The group, which trails market leader Tesco, Sainsbury’s and Asda in annual revenue, said inflation would be driven by recent sustained commodity price increases and freight costs, and the current shortage of heavy goods vehicle (HGV) drivers.
Morrisons CEO David Potts said Britain’s supply chain was creaking.
“That combination of a dearth of labour, a dearth of skills, the pingdemic and COVID cases does mean that everywhere in the supply chain there is strain,” he told Reuters.
That has meant some in-store shortages of water, carbonates, juice, crisps, pet food and wine.
“We have still got an aisle full of water, we’ve still got pop to choose from, it’s just not as wide a range as it was,” he said.
The shortage of drivers has forced Morrisons to pick up stock from its suppliers that they would normally deliver to it.
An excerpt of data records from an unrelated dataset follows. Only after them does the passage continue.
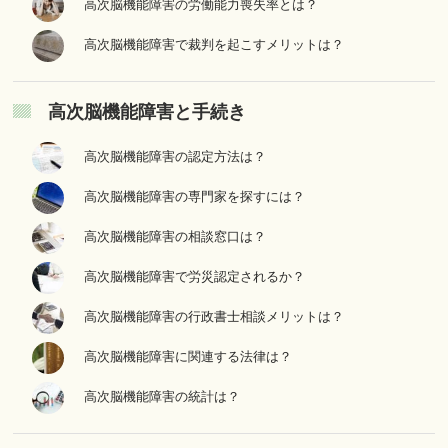
高次脳機能障害の労働能力喪失率とは？
高次脳機能障害で裁判を起こすメリットは？
高次脳機能障害と手続き
高次脳機能障害の認定方法は？
高次脳機能障害の専門家を探すには？
高次脳機能障害の相談窓口は？
高次脳機能障害で労災認定されるか？
高次脳機能障害の行政書士相談メリットは？
高次脳機能障害に関連する法律は？
高次脳機能障害の統計は？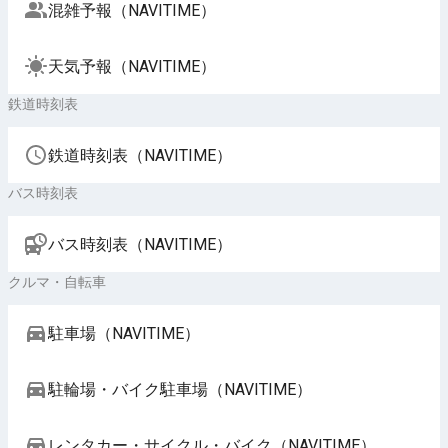
混雑予報（NAVITIME）
天気予報（NAVITIME）
鉄道時刻表
鉄道時刻表（NAVITIME）
バス時刻表
バス時刻表（NAVITIME）
クルマ・自転車
駐車場（NAVITIME）
駐輪場・バイク駐車場（NAVITIME）
レンタカー・サイクル・バイク（NAVITIME）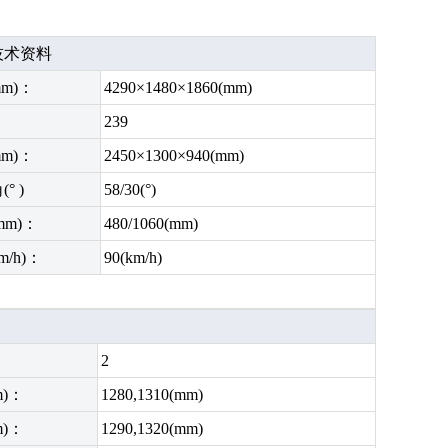
术资料
m)：
4290×1480×1860(mm)
239
m)：
2450×1300×940(mm)
° )
58/30(°)
mm)：
480/1060(mm)
m/h)：
90(km/h)
2
m)：
1280,1310(mm)
m)：
1290,1320(mm)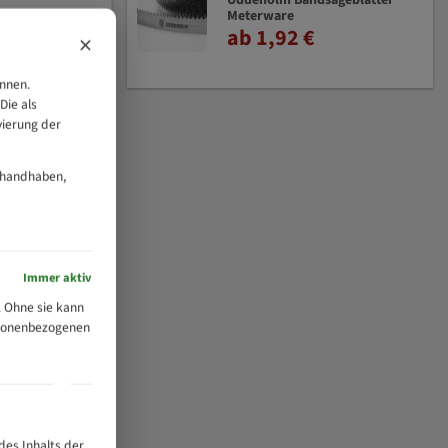
Uddeholm Bandsägeblätter
Meterware
ab 1,92 €
×
önnen.
Die als
vierung der
 handhaben,
Immer aktiv
 Ohne sie kann
ersonenbezogenen
des Inhalts der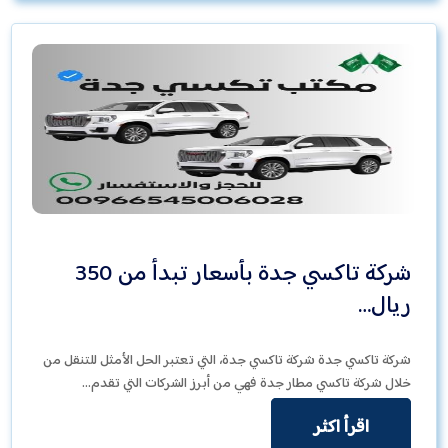
شركة تاكسي جدة بأسعار تبدأ من 350
ريال…
شركة تاكسي جدة شركة تاكسي جدة، التي تعتبر الحل الأمثل للتنقل من
خلال شركة تاكسي مطار جدة فهي من أبرز الشركات التي تقدم…
اقرأ اكثر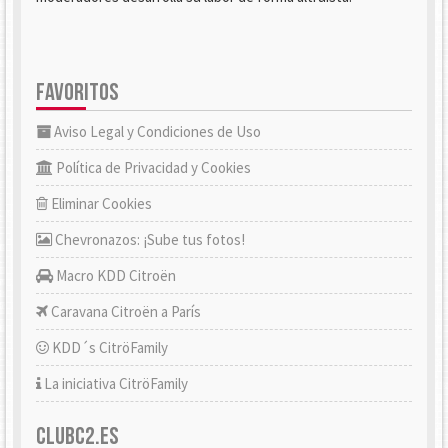
FAVORITOS
Aviso Legal y Condiciones de Uso
Política de Privacidad y Cookies
Eliminar Cookies
Chevronazos: ¡Sube tus fotos!
Macro KDD Citroën
Caravana Citroën a París
KDD´s CitröFamily
La iniciativa CitröFamily
CLUBC2.ES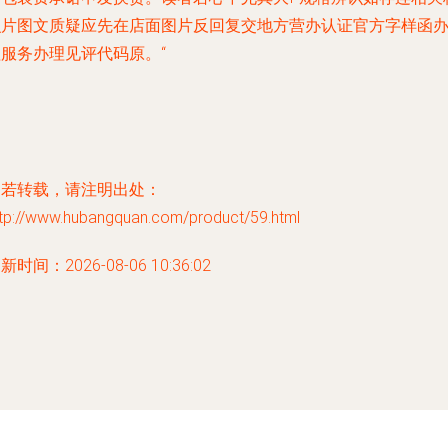
识片图文质疑应先在店面图片反回复交地方营办认证官方字样函
理服务办理见评代码原。“
如若转载，请注明出处：
ttp://www.hubangquan.com/product/59.html
新时间：2026-08-06 10:36:02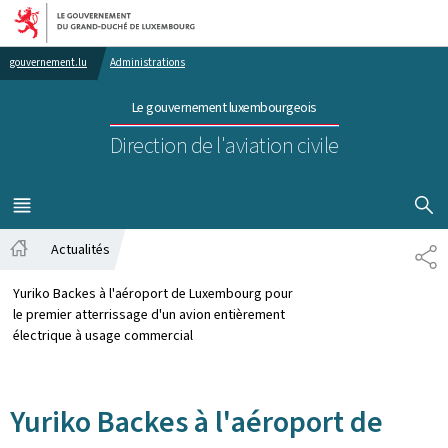
Aller au menu principal
Aller au contenu
gouvernement.lu
Administrations
Le gouvernement luxembourgeois
Direction de l'aviation civile
AFFICHER
MENU
PRINCIPAL
Actualités
PA
Accueil
Yuriko Backes à l'aéroport de Luxembourg pour
le premier atterrissage d'un avion entièrement
électrique à usage commercial
Yuriko Backes à l'aéroport de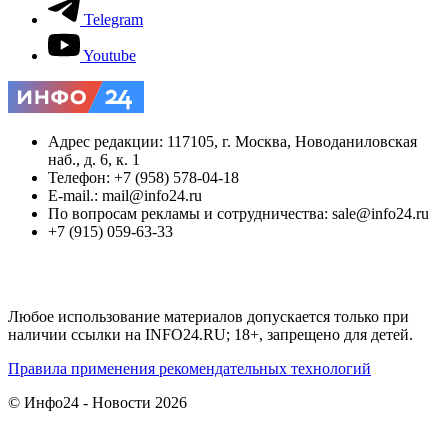
Telegram
Youtube
Адрес редакции: 117105, г. Москва, Новоданиловская
наб., д. 6, к. 1
Телефон: +7 (958) 578-04-18
E-mail.: mail@info24.ru
По вопросам рекламы и сотрудничества: sale@info24.ru
+7 (915) 059-63-33
Любое использование материалов допускается только при
наличии ссылки на INFO24.RU; 18+, запрещено для детей.
Правила применения рекомендательных технологий
© Инфо24 - Новости 2026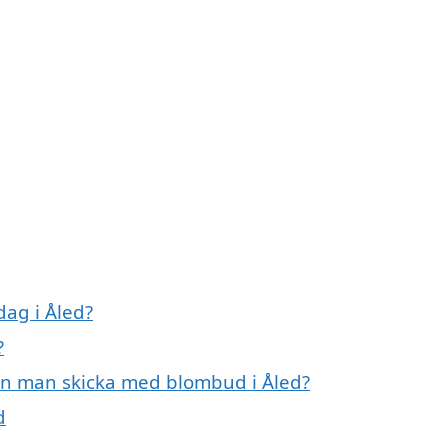
ag i Åled?
?
an man skicka med blombud i Åled?
d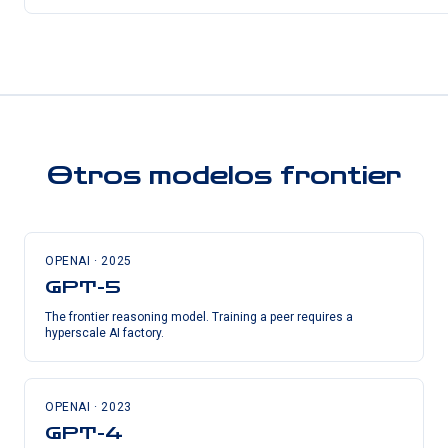
Otros modelos frontier
OPENAI
·
2025
GPT-5
The frontier reasoning model. Training a peer requires a
hyperscale AI factory.
OPENAI
·
2023
GPT-4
Potts added his voice to widespread calls for HGV drivers to be added to the shortage occupation list so foreign labour can plug the gap.
LAST RESULTS AS A PLC?
In a results statement that looks likely to be Bradford, northern England-based Morrisons’ last as a publicly listed company, it reported profit before tax and exceptional items of 105 million pounds ($144.5 million) for the six months to Aug. 1, down from 167 million pounds in the same period last year.
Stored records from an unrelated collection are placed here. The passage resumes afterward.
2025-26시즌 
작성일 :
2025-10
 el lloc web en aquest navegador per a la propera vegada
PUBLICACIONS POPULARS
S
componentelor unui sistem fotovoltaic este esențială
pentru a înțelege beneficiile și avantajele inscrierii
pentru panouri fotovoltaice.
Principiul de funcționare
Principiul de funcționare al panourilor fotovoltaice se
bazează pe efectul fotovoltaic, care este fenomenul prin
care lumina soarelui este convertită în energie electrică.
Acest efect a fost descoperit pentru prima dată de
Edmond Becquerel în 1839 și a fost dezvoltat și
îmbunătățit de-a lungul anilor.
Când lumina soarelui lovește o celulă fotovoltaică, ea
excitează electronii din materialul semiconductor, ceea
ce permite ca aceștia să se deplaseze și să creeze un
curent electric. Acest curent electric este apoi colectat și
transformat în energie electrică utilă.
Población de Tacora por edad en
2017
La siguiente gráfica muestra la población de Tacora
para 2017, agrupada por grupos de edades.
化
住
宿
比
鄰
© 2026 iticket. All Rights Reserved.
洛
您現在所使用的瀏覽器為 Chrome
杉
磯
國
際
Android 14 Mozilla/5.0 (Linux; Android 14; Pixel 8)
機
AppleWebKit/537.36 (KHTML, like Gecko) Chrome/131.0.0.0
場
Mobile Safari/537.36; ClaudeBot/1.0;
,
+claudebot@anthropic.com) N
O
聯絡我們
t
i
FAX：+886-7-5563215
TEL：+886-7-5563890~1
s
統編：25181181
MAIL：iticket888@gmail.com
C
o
Morrisons, which trades from 497 stores and has a staff of over 110,000, said direct COVID-19 costs were 41 million pounds, while 80 million pounds of profit was lost in cafés, fuel and food-to-go areas because of the pandemic.
Total revenue including fuel rose 3.7% to 9.05 billion pounds, with like-for-like sales excluding fuel and VAT sales tax down 0.3% – falling 3.7% in the second quarter, having risen 2.7% in the first.
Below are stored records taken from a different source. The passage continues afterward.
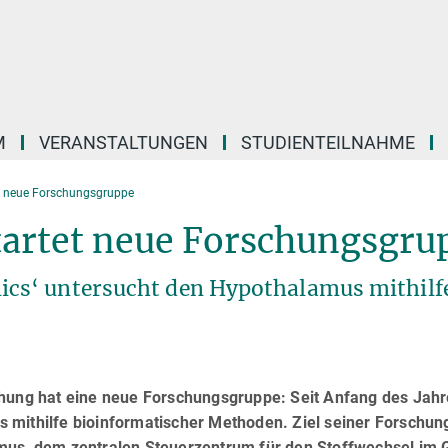
M
VERANSTALTUNGEN
STUDIENTEILNAHME
et neue Forschungsgruppe
tartet neue Forschungsgru
cs‘ untersucht den Hypothalamus mithilf
chung hat eine neue Forschungsgruppe: Seit Anfang des Jah
mithilfe bioinformatischer Methoden. Ziel seiner Forschung 
mus, dem zentralen Steuerzentrum für den Stoffwechsel im G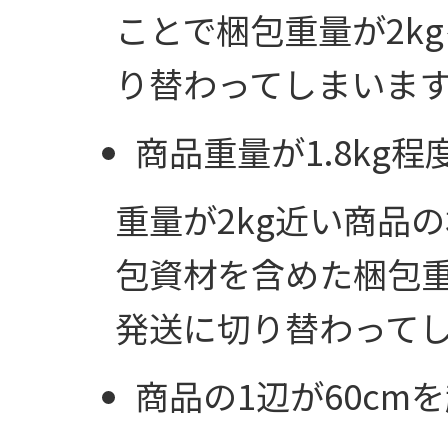
ことで梱包重量が2k
り替わってしまいま
商品重量が1.8kg
重量が2kg近い商品
包資材を含めた梱包重
発送に切り替わって
商品の1辺が60cm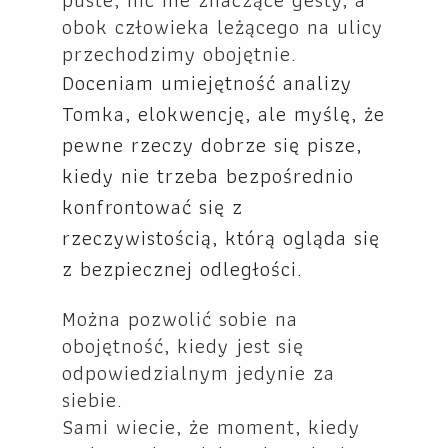
obok człowieka leżącego na ulicy
przechodzimy obojętnie.
Doceniam umiejętność analizy
Tomka, elokwencję, ale myślę, że
pewne rzeczy dobrze się pisze,
kiedy nie trzeba bezpośrednio
konfrontować się z
rzeczywistością, którą ogląda się
z bezpiecznej odległości.
Można pozwolić sobie na
obojętność, kiedy jest się
odpowiedzialnym jedynie za
siebie.
Sami wiecie, że moment, kiedy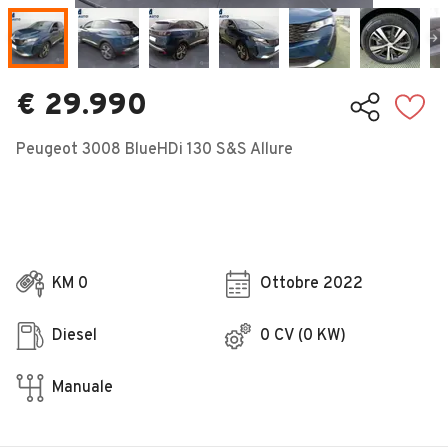
Veicoli Commerciali
Concessionari
€ 29.990
Peugeot 3008 BlueHDi 130 S&S Allure
KM 0
Ottobre 2022
Diesel
0 CV (0 KW)
Manuale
Despite the supply chain disruption, Potts forecast “biblical” Christmas demand this year as Britons will be keen to meet up in bigger numbers having been stopped by COVID-19 restrictions last year.
Morrisons maintained its guidance for full-year profit before tax and exceptionals including business rates paid to be above the 431 million pounds made in 2020-21, excluding 230 million pounds of waived rates relief.
Last month Morrisons agreed a 7 billion pound offer from Clayton, Dubilier & Rice (CD&R), which has former Tesco boss Terry Leahy as a senior adviser.
However a rival consortium led by Softbank-owned Fortress Investment Group could still trump CD&R’s bid and the battle looks to be heading for an auction process overseen by the Takeover Panel.
CD&R’s latest offer is worth 285 pence per Morrisons share – a 60% premium to Morrisons’ share price before takeover interest emerged in mid-June.
Morrisons shares were trading at 293 pence at 0951 GMT, indicating investors are hoping for a higher bid.